Given a CGI script that can accept a url like
&start=1024&stop=2048&chr=3
and return an appropriate image, you can provide a substantial set of tools using openlayers, which is developed by what must be one of the largest and active developer communities in GIS. (Yes, I am an openlayers fan-boy.)
You can do that with a small addition to openlayers which I updated a couple weeks ago to OL version 2.6. In that update, I removed > 140 lines of code. So, it's now even less of a change to OL. Maybe when 2.7 comes out, I'll figure out how to provide a patch that allows an extra argument to the OpenLayers.Map constructor that limits panning to the horizontal direction -- in which case genome-browser will cease to exist and only the single file containing OpenLayers.Layer.Genomic would be needed.
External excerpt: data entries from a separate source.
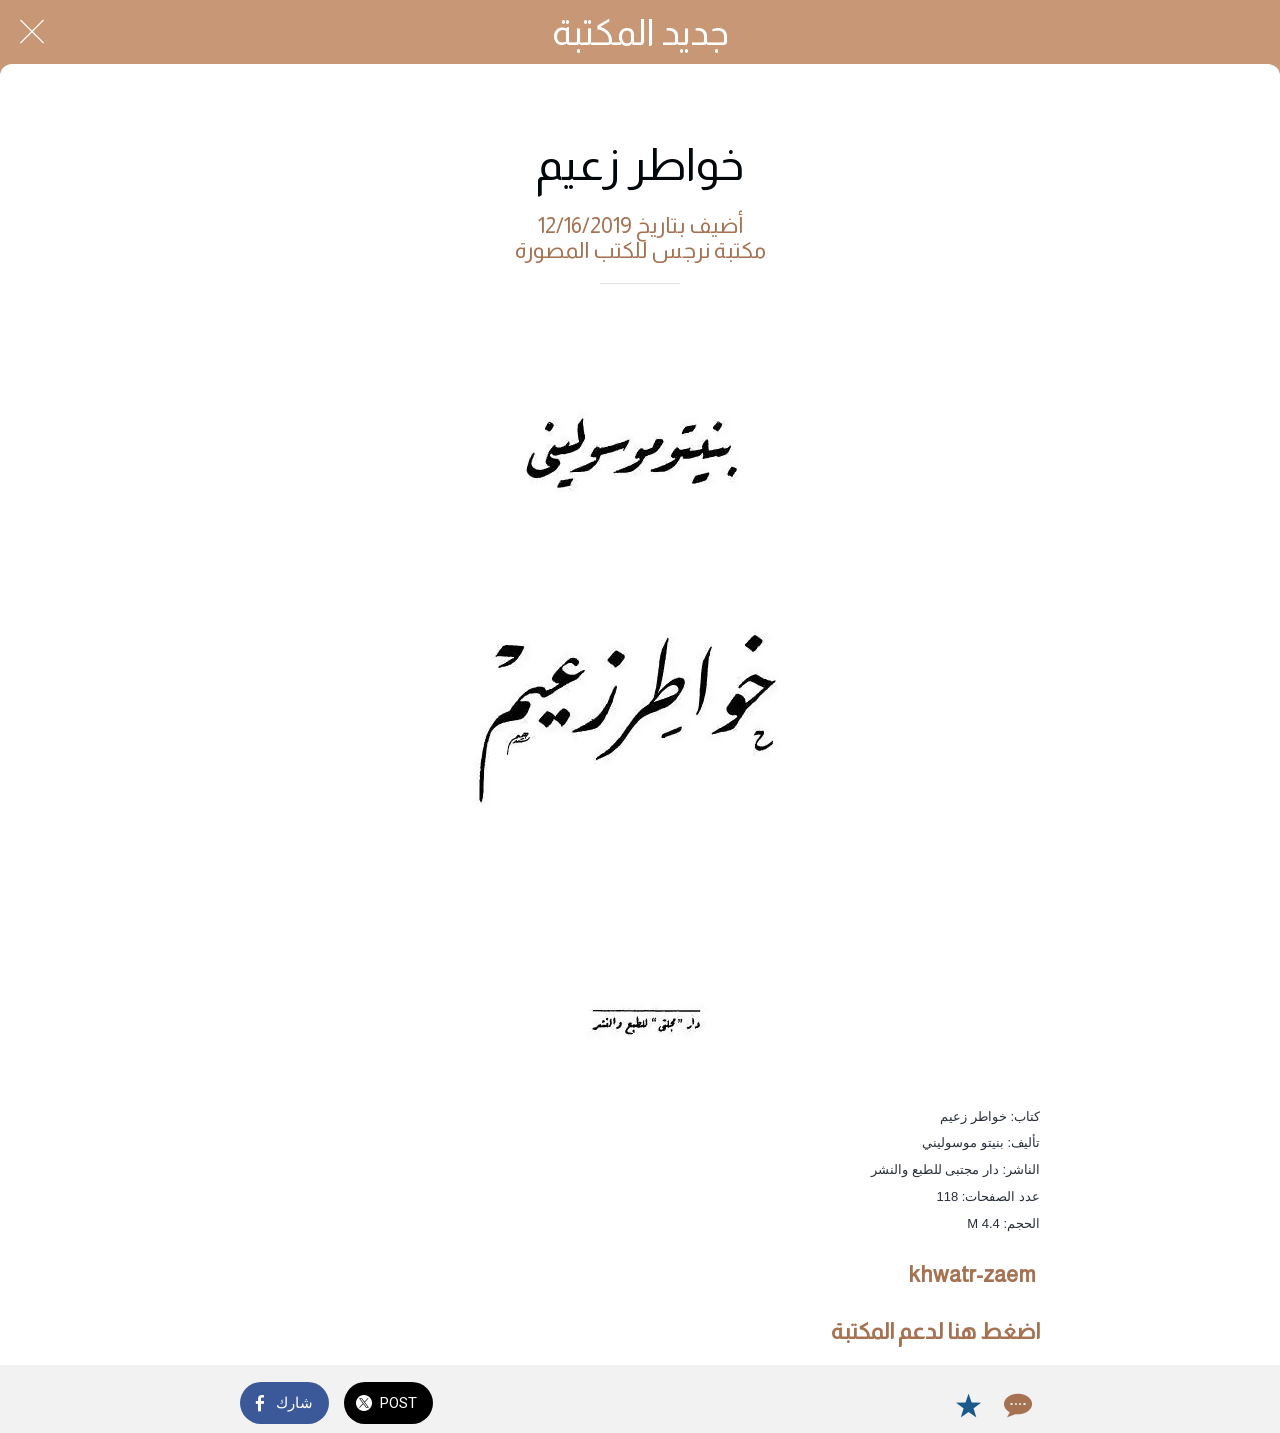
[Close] (32, 32)
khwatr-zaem (972, 1274)
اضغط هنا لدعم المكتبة (935, 1331)
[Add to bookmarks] (968, 1405)
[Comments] (1016, 1405)
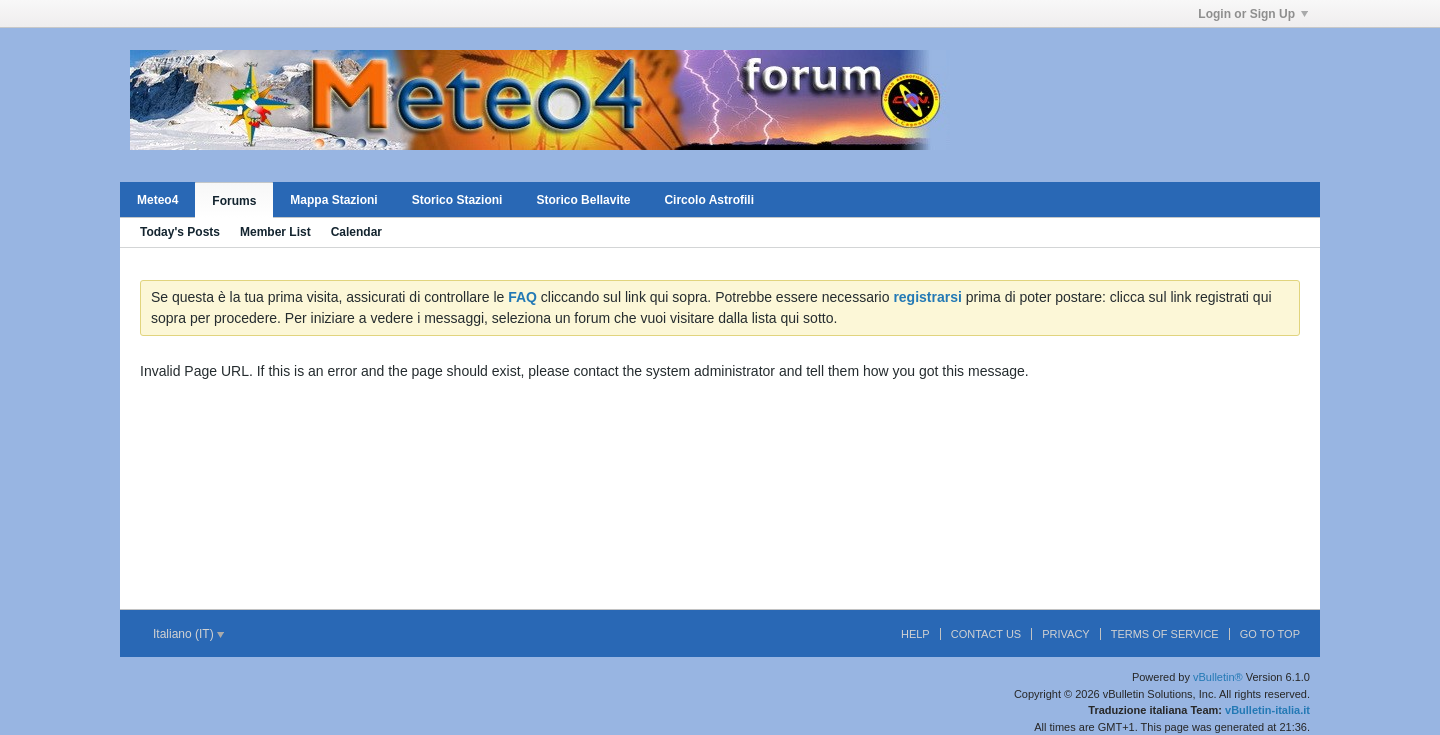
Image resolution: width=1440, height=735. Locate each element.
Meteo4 (157, 200)
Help (915, 634)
Maybe I'd need to make a real example of using openlayers for genomics, making more obvious use of layers, the vector stuff, fractional zoom, markers, geocoding, projections, power steering, etc to make it more obvious how badass OL can be. As far as I know, I'm the only one using it for genomics, and 98% of the time I spent developing it was in my spare time--I only have a good excuse to hack on it at $work when something breaks. If more people were using it, I might be more motivated to figure out how to do stacking of images vertically, but still restricting scrolling to the horizontal--to essentially allow the same thing as "tracks" in other genome browsers. Maybe that's the killer feature.

And


An observation on the difference between the bio and geo programming environments as I interpret them:
There's some tools that (IMHO) are better in the geo world than in the bio. Perhaps that's because of GDAL, the keystone for geo-data formats and projections. Since any other software (in any SWIG-able language) that makes use of gdal can access pretty much any format and I/O to any projection, then geo developers can do things like make nice renderers, or web-based map browsers rather than figuring how to convert that mrSID image in epsg:4326 to a tif in epsg:900913. (I'm also a GDAL fan-boy.)

Contrast this to the bio world where there's a bio for nearly every common language, bio-java, bio-perl, bio-python, bio-ruby, each with it's own blast parser, gen-bank parser, sequence objects, alignment objects. There is no keystone, so there's more duplication of effort, and there's no parser that's used across languagues as is the case for GIS. -- I'm not suggesting that shouldn't be the case, simply making an observation.